* [Your goal]: Everything in the listing that follows should be reproduced exactly except the pictures.

* [Records for processing]:

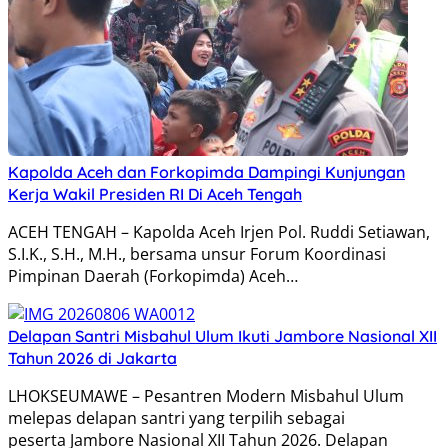
Kapolda Aceh dan Forkopimda Dampingi Kunjungan
Kerja Wakil Presiden RI Di Aceh Tengah
ACEH TENGAH – Kapolda Aceh Irjen Pol. Ruddi Setiawan,
S.I.K., S.H., M.H., bersama unsur Forum Koordinasi
Pimpinan Daerah (Forkopimda) Aceh…
Delapan Santri Misbahul Ulum Ikuti Jambore Nasional XII
Tahun 2026 di Jakarta
LHOKSEUMAWE – Pesantren Modern Misbahul Ulum
melepas delapan santri yang terpilih sebagai
peserta Jambore Nasional XII Tahun 2026. Delapan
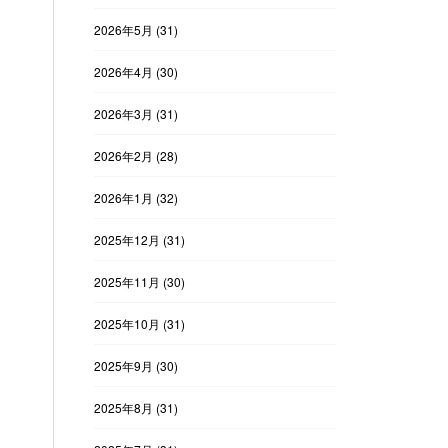
2026年5月
(31)
2026年4月
(30)
2026年3月
(31)
2026年2月
(28)
2026年1月
(32)
2025年12月
(31)
2025年11月
(30)
2025年10月
(31)
2025年9月
(30)
2025年8月
(31)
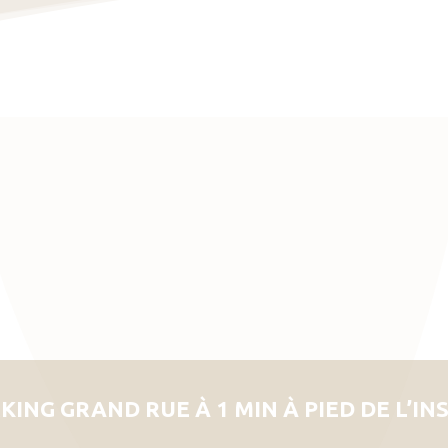
KING GRAND RUE À 1 MIN À PIED DE L’IN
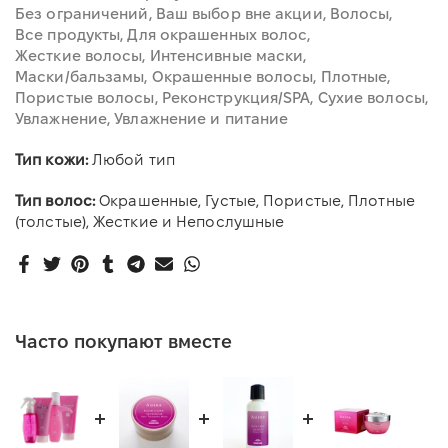
Без ограничений
Ваш выбор вне акции
Волосы
Все продукты
Для окрашенных волос
Жесткие волосы
Интенсивные маски
Маски/бальзамы
Окрашенные волосы
Плотные
Пористые волосы
Реконструкция/SPA
Сухие волосы
Увлажнение
Увлажнение и питание
Тип кожи:
Любой тип
Тип волос:
Окрашенные, Густые, Пористые, Плотные
(толстые), Жесткие и Непослушные
Часто покупают вместе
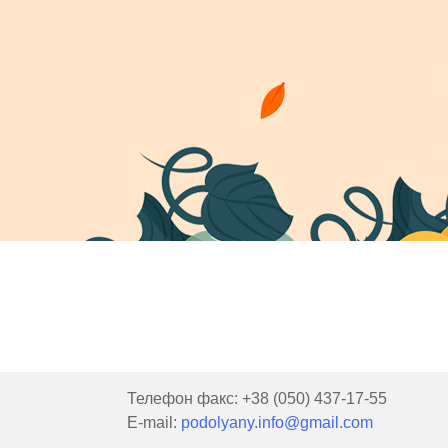
Телефон факс: +38 (050) 437-17-55
E-mail:
podolyany.info@gmail.com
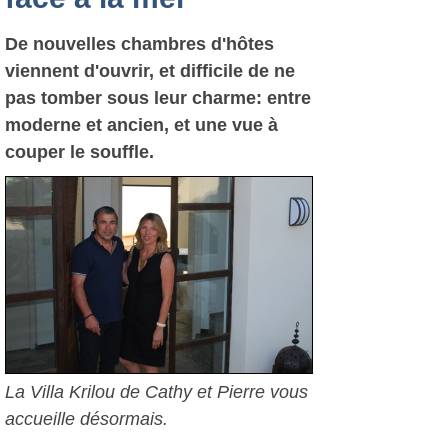
De nouvelles chambres d'hôtes
viennent d'ouvrir, et difficile de ne
pas tomber sous leur charme: entre
moderne et ancien, et une vue à
couper le souffle.
La Villa Krilou de Cathy et Pierre vous
accueille désormais.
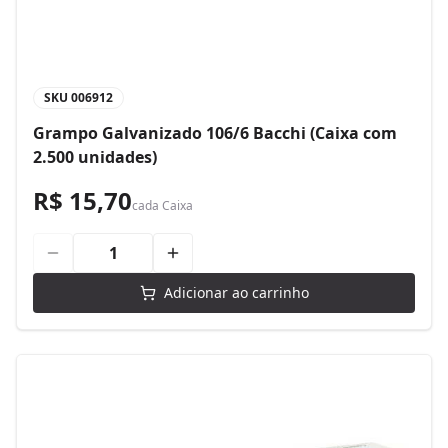
SKU
006912
Grampo Galvanizado 106/6 Bacchi (Caixa com
2.500 unidades)
R$ 15,70
cada
Caixa
Adicionar ao carrinho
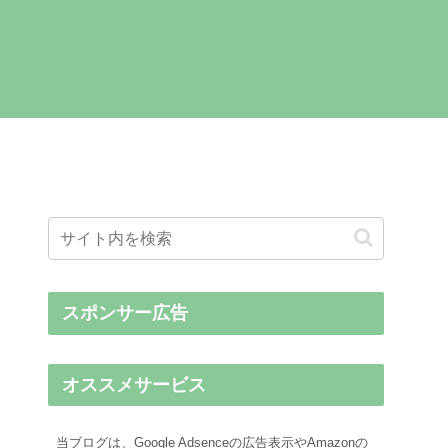
スポンサー広告
オススメサービス
当ブログは、Google Adsenceの広告表示やAmazonの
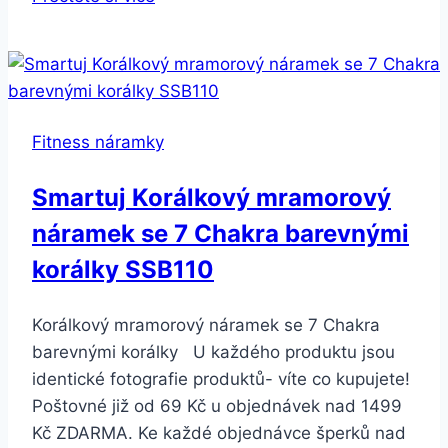
X-
Fit
Plus
Fitness náramky
Smartuj Korálkový mramorový
náramek se 7 Chakra barevnými
korálky SSB110
Korálkový mramorový náramek se 7 Chakra
barevnými korálky U každého produktu jsou
identické fotografie produktů- víte co kupujete!
Poštovné již od 69 Kč u objednávek nad 1499
Kč ZDARMA. Ke každé objednávce šperků nad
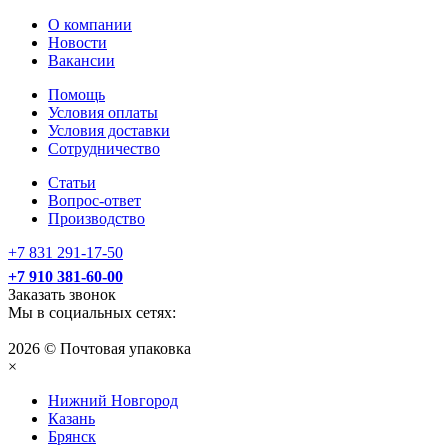
О компании
Новости
Вакансии
Помощь
Условия оплаты
Условия доставки
Сотрудничество
Статьи
Вопрос-ответ
Производство
+7 831 291-17-50
+7 910 381-60-00
Заказать звонок
Мы в социальных сетях:
2026 © Почтовая упаковка
×
Нижний Нoвгород
Казань
Брянск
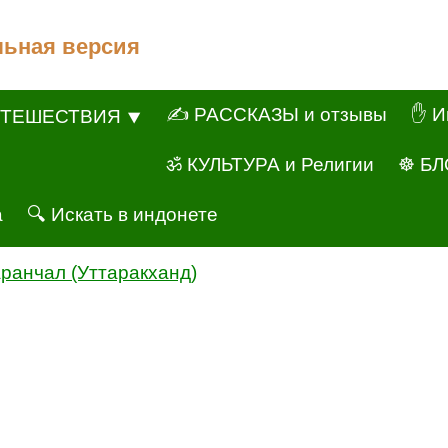
льная версия
✍ РАССКАЗЫ и отзывы
✋ И
ТЕШЕСТВИЯ ⯆
ॐ КУЛЬТУРА и Религии
☸ БЛ
а
🔍 Искать в индонете
ранчал (Уттаракханд)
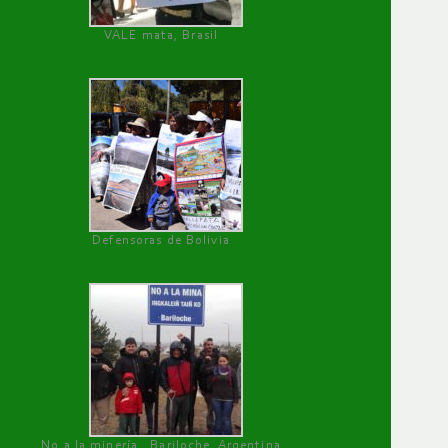
VALE mata, Brasil
Defensoras de Bolivia
No a la minería , Bariloche, Argentina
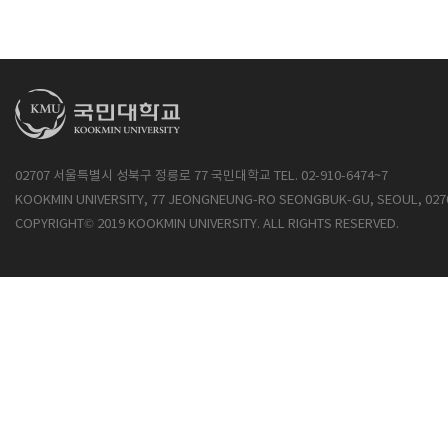
02707 서울특별시 성북구 정릉로 77 국민대학교 TEL. 02-910-6474~7
KOOKMIN UNIVERSITY, 77 JEONGNEUNG-RO SEONGBUK-GU, SEOUL, 027
COPYRIGHT© 2019 KOOKMIN UNIVERSITY. ALL RIGHTS RESERVED.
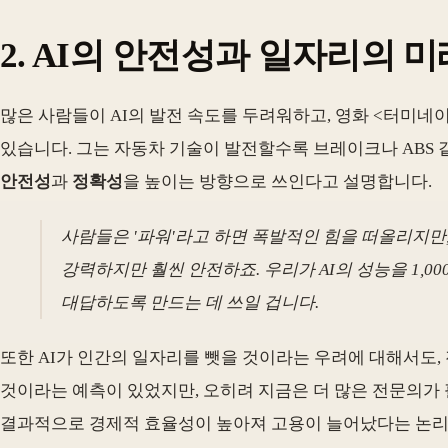
2. AI의 안전성과 일자리의 미래
많은 사람들이 AI의 발전 속도를 두려워하고, 영화 <터미네
있습니다. 그는 자동차 기술이 발전할수록 브레이크나 ABS 같은 
안전성
과
정확성
을 높이는 방향으로 쓰인다고 설명합니다.
사람들은 '파워'라고 하면 폭발적인 힘을 떠올리지만
강력하지만 훨씬 안전하죠. 우리가 AI의 성능을 1,00
대답하도록 만드는 데 쓰일 겁니다.
또한 AI가 인간의 일자리를 뺏을 것이라는 우려에 대해서도, 젠슨
것이라는 예측이 있었지만, 오히려 지금은 더 많은 전문의가 
결과적으로 경제적 효율성이 높아져 고용이 늘어났다는 논리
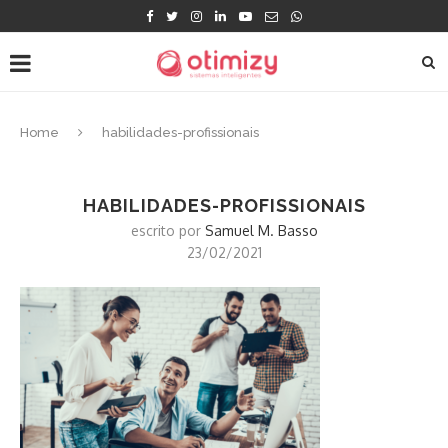
Home
habilidades-profissionais
HABILIDADES-PROFISSIONAIS
escrito por
Samuel M. Basso
23/02/2021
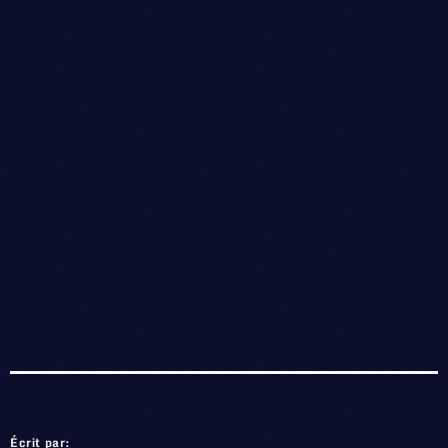
Écrit par:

* [Exercise solution]:
Kapolda Aceh dan Forkopimda Dampingi Kunjungan
Kerja Wakil Presiden RI Di Aceh Tengah
ACEH TENGAH – Kapolda Aceh Irjen Pol. Ruddi Setiawan,
S.I.K., S.H., M.H., bersama unsur Forum Koordinasi
Pimpinan Daerah (Forkopimda) Aceh…
Delapan Santri Misbahul Ulum Ikuti Jambore Nasional XII
Tahun 2026 di Jakarta
LHOKSEUMAWE – Pesantren Modern Misbahul Ulum
melepas delapan santri yang terpilih sebagai
peserta Jambore Nasional XII Tahun 2026. Delapan
2026年5月
(31)
2026年4月
(30)
2026年3月
(31)
2026年2月
(28)
2026年1月
(32)
2025年12月
(31)
2025年11月
(30)
2025年10月
(31)
2025年9月
(30)
2025年8月
(31)
KING GRAND RUE À 1 MIN À PIED DE L’IN
Без ограничений
Ваш выбор вне акции
Волосы
Все продукты
Для окрашенных волос
Жесткие волосы
Интенсивные маски
Маски/бальзамы
Окрашенные волосы
Плотные
Пористые волосы
Реконструкция/SPA
Сухие волосы
Увлажнение
Увлажнение и питание
Тип кожи:
Любой тип
Тип волос:
Окрашенные, Густые, Пористые, Плотные
(толстые), Жесткие и Непослушные
Часто покупают вместе
Телефон факс: +38 (050) 437-17-55
E-mail:
podolyany.info@gmail.com
De nouvelles chambres d'hôtes
viennent d'ouvrir, et difficile de ne
pas tomber sous leur charme: entre
moderne et ancien, et une vue à
couper le souffle.
La Villa Krilou de Cathy et Pierre vous
accueille désormais.
SKU
006912
Grampo Galvanizado 106/6 Bacchi (Caixa com
2.500 unidades)
R$ 15,70
cada
Caixa
Adicionar ao carrinho
スポンサー広告
オススメサービス
当ブログは、Google Adsenceの広告表示やAmazonの
X-
Fit
Plus
Fitness náramky
Smartuj Korálkový mramorový
náramek se 7 Chakra barevnými
korálky SSB110
Korálkový mramorový náramek se 7 Chakra
barevnými korálky U každého produktu jsou
identické fotografie produktů- víte co kupujete!
Poštovné již od 69 Kč u objednávek nad 1499
Kč ZDARMA. Ke každé objednávce šperků nad
О компании
Новости
Вакансии
Помощь
Условия оплаты
Условия доставки
Сотрудничество
Статьи
Вопрос-ответ
Производство
+7 831 291-17-50
+7 910 381-60-00
Заказать звонок
Мы в социальных сетях:
2026 © Почтовая упаковка
×
Нижний Нoвгород
Казань
Брянск
льная версия
✍ РАССКАЗЫ и отзывы
✋ И
ТЕШЕСТВИЯ ⯆
ॐ КУЛЬТУРА и Религии
☸ БЛ
а
🔍 Искать в индонете
ранчал (Уттаракханд)
VALE mata, Brasil
Defensoras de Bolivia
No a la minería , Bariloche, Argentina
02707 서울특별시 성북구 정릉로 77 국민대학교 TEL. 02-910-6474~7
KOOKMIN UNIVERSITY, 77 JEONGNEUNG-RO SEONGBUK-GU, SEOUL, 027
COPYRIGHT© 2019 KOOKMIN UNIVERSITY. ALL RIGHTS RESERVED.
2. AI의 안전성과 일자리의 미래
많은 사람들이 AI의 발전 속도를 두려워하고, 영화 <터미네
있습니다. 그는 자동차 기술이 발전할수록 브레이크나 ABS 같은 
안전성
과
정확성
을 높이는 방향으로 쓰인다고 설명합니다.
사람들은 '파워'라고 하면 폭발적인 힘을 떠올리지만
강력하지만 훨씬 안전하죠. 우리가 AI의 성능을 1,00
대답하도록 만드는 데 쓰일 겁니다.
또한 AI가 인간의 일자리를 뺏을 것이라는 우려에 대해서도, 젠슨
것이라는 예측이 있었지만, 오히려 지금은 더 많은 전문의가 
결과적으로 경제적 효율성이 높아져 고용이 늘어났다는 논리
Home
habilidades-profissionais
HABILIDADES-PROFISSIONAIS
escrito por
Samuel M. Basso
23/02/2021
Écrit par:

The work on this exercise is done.